Have you self-published or are you considering it?
The KDP vs wide distribution decision is one every self-publishing author needs to think through carefully rather than defaulting to one or the other. I have tested both approaches across my eight books and the right answer genuinely depends on your genre, your marketing strategy, and your reader acquisition approach. Authors who rely heavily on Amazon's internal discovery and promotional tools often do better in KDP Select. Authors who build their own email list and reader community often do better wide. There is no universal right answer — only the right answer for your specific situation.
The cover design point cannot be emphasised strongly enough. As a copywriter I understand the power of first impressions in written content — but a book cover is making a first impression in a purely visual medium before a single word of the description is read. Readers make instant judgments about whether a book is worth their time based on the cover alone. A professional cover designer who specialises in your specific genre is not an optional luxury — it is one of the highest return investments a self-published author can make.

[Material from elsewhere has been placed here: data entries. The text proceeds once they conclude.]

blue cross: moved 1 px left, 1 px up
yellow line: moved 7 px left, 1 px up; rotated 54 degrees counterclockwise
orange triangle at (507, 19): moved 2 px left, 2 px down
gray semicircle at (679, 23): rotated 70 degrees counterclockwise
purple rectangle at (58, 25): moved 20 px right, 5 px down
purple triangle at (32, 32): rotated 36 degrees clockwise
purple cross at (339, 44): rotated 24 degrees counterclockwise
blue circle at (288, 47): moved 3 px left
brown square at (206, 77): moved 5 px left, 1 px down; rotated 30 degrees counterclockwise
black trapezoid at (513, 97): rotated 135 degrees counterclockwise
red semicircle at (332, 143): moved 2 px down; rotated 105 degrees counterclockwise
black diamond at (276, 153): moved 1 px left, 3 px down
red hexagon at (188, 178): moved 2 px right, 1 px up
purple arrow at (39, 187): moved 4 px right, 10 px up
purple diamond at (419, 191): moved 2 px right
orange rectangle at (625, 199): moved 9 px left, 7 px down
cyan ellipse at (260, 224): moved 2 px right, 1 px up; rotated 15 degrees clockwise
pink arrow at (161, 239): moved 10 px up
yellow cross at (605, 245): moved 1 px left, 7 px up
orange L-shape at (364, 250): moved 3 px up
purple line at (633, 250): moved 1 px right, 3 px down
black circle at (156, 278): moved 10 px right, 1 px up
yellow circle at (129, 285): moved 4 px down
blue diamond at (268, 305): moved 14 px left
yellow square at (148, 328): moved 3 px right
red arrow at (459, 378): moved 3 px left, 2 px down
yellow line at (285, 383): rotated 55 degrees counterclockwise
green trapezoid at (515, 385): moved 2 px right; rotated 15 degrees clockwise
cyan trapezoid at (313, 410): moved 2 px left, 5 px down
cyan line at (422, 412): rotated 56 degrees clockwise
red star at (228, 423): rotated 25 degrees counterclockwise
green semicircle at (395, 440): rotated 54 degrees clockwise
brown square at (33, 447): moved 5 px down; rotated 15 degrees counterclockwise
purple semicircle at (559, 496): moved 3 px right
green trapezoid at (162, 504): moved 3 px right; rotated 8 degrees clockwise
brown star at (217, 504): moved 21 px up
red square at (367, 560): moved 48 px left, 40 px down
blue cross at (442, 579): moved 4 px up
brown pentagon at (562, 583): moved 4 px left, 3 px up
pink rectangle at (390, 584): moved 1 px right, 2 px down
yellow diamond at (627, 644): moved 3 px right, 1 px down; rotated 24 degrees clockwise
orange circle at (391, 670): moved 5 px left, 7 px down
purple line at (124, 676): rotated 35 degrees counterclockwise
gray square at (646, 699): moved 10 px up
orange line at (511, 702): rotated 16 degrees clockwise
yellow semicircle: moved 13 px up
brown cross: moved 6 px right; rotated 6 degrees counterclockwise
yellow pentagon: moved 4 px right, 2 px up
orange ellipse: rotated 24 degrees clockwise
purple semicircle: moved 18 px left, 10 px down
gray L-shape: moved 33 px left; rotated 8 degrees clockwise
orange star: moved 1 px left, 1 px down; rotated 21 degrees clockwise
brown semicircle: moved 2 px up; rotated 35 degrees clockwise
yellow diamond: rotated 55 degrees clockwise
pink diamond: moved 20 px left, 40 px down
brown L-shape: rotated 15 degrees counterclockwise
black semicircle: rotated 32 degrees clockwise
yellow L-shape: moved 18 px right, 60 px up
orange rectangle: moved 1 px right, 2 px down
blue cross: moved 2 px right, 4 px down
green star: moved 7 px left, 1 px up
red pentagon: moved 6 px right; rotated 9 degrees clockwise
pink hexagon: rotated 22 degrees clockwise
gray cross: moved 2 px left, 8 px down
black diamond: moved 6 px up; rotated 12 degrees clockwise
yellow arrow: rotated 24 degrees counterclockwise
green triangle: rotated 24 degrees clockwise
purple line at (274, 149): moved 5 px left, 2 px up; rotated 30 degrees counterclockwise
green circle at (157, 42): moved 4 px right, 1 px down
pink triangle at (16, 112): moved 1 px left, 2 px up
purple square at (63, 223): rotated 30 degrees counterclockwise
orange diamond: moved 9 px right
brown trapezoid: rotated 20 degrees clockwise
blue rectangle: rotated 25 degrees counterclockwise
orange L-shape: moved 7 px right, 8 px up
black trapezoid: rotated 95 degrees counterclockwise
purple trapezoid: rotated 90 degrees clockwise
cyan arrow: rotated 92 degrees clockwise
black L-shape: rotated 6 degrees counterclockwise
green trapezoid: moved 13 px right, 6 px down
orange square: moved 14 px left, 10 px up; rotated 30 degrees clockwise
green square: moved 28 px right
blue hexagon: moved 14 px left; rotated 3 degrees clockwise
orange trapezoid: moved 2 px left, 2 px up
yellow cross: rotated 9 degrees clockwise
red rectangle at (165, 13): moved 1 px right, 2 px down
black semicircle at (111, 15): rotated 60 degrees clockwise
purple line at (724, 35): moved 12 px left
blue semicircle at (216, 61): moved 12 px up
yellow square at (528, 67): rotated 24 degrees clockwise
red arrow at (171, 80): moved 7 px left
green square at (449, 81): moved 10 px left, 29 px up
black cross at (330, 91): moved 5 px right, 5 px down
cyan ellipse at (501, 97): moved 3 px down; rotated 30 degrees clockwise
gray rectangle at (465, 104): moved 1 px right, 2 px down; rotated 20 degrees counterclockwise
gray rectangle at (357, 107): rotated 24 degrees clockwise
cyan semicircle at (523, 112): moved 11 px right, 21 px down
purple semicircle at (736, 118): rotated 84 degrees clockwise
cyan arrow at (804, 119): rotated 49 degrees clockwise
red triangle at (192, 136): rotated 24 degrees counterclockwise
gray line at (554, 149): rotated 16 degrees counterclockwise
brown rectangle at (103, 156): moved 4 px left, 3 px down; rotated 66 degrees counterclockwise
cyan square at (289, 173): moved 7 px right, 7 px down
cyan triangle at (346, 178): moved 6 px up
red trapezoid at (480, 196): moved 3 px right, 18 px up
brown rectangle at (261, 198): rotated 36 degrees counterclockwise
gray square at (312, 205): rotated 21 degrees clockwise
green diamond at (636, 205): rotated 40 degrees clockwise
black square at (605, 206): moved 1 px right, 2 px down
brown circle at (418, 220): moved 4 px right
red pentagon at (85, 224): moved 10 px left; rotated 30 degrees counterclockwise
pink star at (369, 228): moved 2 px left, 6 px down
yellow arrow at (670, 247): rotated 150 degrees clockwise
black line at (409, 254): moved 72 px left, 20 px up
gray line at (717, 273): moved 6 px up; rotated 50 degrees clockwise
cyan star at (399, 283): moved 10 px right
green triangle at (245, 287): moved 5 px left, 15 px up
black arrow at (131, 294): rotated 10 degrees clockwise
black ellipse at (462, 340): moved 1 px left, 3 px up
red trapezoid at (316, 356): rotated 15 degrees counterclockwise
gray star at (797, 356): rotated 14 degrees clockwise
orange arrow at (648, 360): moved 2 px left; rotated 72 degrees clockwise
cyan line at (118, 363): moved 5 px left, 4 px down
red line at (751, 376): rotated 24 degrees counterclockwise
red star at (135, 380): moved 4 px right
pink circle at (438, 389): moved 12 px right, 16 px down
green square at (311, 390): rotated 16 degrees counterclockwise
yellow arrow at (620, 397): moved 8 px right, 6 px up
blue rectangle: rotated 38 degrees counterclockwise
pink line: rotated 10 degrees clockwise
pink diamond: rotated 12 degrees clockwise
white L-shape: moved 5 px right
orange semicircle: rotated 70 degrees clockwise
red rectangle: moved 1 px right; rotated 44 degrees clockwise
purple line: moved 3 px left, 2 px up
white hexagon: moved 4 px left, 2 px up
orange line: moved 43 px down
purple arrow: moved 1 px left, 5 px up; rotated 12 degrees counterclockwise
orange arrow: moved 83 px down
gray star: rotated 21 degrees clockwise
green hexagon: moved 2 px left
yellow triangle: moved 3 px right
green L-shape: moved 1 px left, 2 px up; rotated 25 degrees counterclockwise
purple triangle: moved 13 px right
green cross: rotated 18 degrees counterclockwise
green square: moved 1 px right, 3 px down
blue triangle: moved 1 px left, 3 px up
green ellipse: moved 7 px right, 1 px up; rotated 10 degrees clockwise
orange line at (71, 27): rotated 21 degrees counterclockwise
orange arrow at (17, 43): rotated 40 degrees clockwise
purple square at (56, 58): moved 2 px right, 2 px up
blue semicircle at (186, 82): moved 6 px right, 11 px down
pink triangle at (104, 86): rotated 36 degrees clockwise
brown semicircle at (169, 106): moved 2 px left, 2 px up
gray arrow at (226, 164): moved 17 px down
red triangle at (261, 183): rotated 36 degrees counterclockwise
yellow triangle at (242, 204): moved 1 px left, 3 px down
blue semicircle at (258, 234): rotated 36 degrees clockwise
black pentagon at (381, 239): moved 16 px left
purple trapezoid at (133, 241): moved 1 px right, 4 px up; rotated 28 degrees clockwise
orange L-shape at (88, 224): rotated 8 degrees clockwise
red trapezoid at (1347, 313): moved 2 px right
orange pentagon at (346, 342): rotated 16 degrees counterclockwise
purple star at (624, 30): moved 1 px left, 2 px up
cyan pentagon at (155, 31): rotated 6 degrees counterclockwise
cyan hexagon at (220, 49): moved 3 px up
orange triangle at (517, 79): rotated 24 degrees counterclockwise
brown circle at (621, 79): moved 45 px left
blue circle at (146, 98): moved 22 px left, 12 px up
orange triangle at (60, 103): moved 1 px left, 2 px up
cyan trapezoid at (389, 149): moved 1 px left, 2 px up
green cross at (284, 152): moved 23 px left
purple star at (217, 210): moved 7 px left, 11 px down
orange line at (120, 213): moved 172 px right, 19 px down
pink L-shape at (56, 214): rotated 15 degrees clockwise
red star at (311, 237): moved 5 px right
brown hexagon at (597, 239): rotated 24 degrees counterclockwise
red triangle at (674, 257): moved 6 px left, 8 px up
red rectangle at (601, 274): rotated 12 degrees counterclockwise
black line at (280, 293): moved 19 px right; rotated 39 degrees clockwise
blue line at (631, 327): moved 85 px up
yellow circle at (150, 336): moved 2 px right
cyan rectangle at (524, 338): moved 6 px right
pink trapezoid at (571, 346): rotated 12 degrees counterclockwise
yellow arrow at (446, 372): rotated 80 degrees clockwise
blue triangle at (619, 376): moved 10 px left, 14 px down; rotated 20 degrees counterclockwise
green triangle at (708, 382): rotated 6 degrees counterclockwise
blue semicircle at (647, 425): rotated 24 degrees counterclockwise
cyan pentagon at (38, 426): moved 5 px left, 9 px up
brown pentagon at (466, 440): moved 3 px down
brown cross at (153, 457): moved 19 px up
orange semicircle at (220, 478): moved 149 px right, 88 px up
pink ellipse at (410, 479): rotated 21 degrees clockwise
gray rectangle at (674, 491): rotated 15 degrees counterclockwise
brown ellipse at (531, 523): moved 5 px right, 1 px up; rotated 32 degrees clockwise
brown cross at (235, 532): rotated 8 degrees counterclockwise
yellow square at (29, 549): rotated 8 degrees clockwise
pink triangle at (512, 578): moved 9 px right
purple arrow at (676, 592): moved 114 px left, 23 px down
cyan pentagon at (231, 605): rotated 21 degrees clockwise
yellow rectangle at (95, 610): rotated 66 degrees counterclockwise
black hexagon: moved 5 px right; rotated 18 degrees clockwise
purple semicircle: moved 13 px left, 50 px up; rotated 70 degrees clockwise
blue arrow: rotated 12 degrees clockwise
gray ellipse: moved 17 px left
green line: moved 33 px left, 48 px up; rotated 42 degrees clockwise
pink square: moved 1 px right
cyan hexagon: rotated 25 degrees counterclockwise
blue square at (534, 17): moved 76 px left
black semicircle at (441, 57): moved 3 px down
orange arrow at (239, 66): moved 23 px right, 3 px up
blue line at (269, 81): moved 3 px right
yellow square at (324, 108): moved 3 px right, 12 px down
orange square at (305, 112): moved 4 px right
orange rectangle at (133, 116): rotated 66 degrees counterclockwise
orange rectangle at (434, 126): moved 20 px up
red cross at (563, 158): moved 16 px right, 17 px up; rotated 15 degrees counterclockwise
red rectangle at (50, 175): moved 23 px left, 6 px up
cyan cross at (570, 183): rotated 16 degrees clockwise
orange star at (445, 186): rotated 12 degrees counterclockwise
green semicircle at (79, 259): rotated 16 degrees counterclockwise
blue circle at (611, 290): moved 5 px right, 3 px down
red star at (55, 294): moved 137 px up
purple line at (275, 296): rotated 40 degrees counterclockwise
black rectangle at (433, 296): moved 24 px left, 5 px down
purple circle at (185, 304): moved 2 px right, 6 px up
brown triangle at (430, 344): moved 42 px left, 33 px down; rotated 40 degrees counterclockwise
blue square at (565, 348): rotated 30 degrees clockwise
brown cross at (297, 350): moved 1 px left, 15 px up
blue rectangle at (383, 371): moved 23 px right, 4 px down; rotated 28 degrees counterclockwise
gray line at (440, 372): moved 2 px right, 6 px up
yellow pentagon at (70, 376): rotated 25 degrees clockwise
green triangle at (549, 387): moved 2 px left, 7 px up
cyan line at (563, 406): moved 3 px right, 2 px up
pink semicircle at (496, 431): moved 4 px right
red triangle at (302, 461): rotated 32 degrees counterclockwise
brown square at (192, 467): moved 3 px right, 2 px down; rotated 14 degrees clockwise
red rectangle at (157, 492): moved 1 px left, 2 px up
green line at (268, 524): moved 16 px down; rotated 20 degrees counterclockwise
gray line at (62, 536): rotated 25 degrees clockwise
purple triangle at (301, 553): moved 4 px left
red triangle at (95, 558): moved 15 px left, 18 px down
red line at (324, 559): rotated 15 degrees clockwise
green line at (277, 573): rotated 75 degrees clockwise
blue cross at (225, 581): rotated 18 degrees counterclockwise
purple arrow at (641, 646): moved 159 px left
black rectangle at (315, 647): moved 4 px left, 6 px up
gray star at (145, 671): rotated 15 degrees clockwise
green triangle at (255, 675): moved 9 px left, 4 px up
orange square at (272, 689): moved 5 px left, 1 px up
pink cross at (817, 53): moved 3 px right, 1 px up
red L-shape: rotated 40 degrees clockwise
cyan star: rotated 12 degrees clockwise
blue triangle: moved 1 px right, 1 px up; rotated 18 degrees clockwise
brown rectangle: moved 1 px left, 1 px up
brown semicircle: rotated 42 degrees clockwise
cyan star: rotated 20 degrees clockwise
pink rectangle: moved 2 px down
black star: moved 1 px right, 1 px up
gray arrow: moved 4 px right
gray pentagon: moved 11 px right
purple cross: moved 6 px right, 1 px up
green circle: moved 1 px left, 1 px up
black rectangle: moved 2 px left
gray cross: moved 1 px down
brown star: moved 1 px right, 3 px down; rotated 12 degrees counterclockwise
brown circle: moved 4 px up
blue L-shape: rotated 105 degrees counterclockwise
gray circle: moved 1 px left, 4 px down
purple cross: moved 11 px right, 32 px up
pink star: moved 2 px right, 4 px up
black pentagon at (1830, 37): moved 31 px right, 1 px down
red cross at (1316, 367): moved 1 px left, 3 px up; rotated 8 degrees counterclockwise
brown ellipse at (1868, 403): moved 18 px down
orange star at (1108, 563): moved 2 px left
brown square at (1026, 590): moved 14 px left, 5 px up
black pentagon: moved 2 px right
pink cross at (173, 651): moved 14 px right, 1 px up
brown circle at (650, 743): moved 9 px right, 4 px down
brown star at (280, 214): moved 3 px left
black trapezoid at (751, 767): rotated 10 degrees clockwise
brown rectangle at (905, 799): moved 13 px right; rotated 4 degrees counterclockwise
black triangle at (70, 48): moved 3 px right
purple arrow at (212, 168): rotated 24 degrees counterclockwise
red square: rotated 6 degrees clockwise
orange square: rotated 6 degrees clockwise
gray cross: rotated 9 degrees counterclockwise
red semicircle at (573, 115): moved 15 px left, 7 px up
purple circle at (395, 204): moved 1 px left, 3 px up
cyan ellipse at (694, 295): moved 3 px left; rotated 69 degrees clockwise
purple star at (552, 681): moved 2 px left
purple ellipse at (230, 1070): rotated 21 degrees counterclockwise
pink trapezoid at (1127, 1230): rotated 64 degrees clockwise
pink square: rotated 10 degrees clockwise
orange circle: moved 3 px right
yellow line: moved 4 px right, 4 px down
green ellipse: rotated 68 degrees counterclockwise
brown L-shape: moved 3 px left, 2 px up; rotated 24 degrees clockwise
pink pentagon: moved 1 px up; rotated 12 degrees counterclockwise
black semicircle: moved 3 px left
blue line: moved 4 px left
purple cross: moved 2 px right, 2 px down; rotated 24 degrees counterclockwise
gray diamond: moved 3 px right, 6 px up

The vanity press warning is something more aspiring authors need to hear clearly and early. The language these companies use is deliberately designed to blur the line between themselves and legitimate publishers. Co-publishing, partnership publishing, supported self-publishing — the terminology varies but the model is the same. The author pays. If you are ever approached by any company calling itself a publisher the first question to ask is simple — who pays whom? If the answer is anything other than they pay you then you are not dealing with a traditional publisher regardless of what they call themselves.
The iteration speed advantage is the point that changed how I think about self-publishing entirely. The ability to publish, learn, and publish again in rapid succession creates a compounding learning curve that the traditional publishing timeline simply cannot match. By the time a traditionally published debut author sees their book on shelves a self-published author who started at the same time could have published multiple books, built a readership, and developed a deep understanding of what their specific audience responds to. That accumulated knowledge and readership is a significant competitive advantage going forward.